Proteomics-based mortality prediction modeling in type 2 diabetes: new promise for personalized treatment and prevention

Type 2 diabetes (T2D) is a globally common chronic metabolic disease characterized by persistent elevation of blood glucose due to insulin resistance or inadequate insulin secretion. This condition results from complex interactions between genetic predispositions and environmental influences [1]. Characterized by gradual progression and a broad spectrum of complications, T2D significantly elevates mortality risk, especially when combined with other comorbidities. Due to its rising morbidity, associated disabilities, and high mortality, T2D imposes substantial burdens on individual health, family finances, and public healthcare systems worldwide, making it a critical public health concern [2, 3]. Understanding the mortality mechanisms within different T2D subpopulations is essential for developing targeted preventive measures. Plasma proteomics (PPR), a rapidly advancing field, offers promising insights into disease mechanisms, mortality risk, biomarker discovery, and therapeutic targets. By identifying specific proteins as potential diagnostic, prognostic, and therapeutic indicators, PPR opens new avenues for the early diagnosis, treatment, and prevention of diseases [4].

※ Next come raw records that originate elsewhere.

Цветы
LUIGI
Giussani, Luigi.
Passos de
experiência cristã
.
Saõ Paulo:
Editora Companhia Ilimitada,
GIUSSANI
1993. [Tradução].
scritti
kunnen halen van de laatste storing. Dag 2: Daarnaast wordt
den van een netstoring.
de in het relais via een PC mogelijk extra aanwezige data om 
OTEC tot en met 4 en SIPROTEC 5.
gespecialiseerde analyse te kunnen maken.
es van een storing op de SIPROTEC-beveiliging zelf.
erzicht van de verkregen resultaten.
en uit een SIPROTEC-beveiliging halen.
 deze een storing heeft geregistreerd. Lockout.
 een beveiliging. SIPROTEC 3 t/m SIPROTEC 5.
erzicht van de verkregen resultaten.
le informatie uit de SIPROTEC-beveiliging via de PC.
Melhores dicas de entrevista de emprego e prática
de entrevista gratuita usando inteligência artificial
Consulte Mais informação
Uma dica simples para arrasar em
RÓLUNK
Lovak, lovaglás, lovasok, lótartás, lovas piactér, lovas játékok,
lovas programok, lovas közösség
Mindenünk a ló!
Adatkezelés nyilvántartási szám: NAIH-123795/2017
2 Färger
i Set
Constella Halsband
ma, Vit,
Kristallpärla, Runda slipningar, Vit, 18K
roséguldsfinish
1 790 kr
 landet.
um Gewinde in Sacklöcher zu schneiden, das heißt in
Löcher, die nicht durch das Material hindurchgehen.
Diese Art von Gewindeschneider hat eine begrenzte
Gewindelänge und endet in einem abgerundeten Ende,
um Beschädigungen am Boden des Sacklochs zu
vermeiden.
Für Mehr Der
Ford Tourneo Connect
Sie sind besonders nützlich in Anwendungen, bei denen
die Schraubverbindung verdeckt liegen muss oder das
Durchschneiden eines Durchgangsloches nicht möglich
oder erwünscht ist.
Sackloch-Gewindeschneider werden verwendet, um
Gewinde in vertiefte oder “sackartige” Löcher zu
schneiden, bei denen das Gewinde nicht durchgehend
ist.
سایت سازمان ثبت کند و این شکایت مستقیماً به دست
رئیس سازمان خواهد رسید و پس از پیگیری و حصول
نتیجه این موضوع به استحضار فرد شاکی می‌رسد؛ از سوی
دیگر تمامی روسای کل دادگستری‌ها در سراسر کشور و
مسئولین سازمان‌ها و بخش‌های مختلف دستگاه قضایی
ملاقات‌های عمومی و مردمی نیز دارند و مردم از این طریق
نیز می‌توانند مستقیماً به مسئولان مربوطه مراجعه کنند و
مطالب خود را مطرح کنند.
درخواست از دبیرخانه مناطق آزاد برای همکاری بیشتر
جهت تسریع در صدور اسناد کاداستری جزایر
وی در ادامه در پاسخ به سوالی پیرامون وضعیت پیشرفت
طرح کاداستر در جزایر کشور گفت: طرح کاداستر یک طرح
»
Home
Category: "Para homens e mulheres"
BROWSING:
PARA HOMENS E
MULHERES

In a recent BMC Medicine article, Luo et al. [5] presented findings from a targeted proteomics study using data from the KORA(Cooperative Health Research in the Region of Augsburg), including the KORA S4 discovery cohort and the KORA Age1 validation cohort. The study aimed to construct a mortality prediction model incorporating both protein biomarkers and traditional clinical factors, examining the relationships between plasma protein levels and all-cause and cause-specific mortality in T2D and non-T2D populations.

The study analyzed 233 proteins in the KORA S4 cohort through proximity extension assay (PEA) technology, with an additional five validated protein biomarkers measured by other methods. Ninety proteins that showed statistically significant associations with all-cause mortality were further examined in the KORA Age1 cohort, refining the protein models to highlight the most critical proteins for mortality prediction. The results showed that in T2D patients, 35 proteins were positively associated with all-cause mortality, with several also linked to cardiovascular and cancer mortality—such as KIM1 and CHI3L1. In the non-T2D cohort, 62 proteins were associated with all-cause mortality, and many also related to cancer-specific mortality, such as IGFBP-2 and CHI3L1.

The study highlighted the role of immune and inflammatory processes in mortality across both cohorts. Moreover, the identification of a T2D-specific mortality pathway related to insulin-like growth factor (IGF) transporter regulation suggests that unique biological processes within T2D patients may contribute significantly to early mortality risk.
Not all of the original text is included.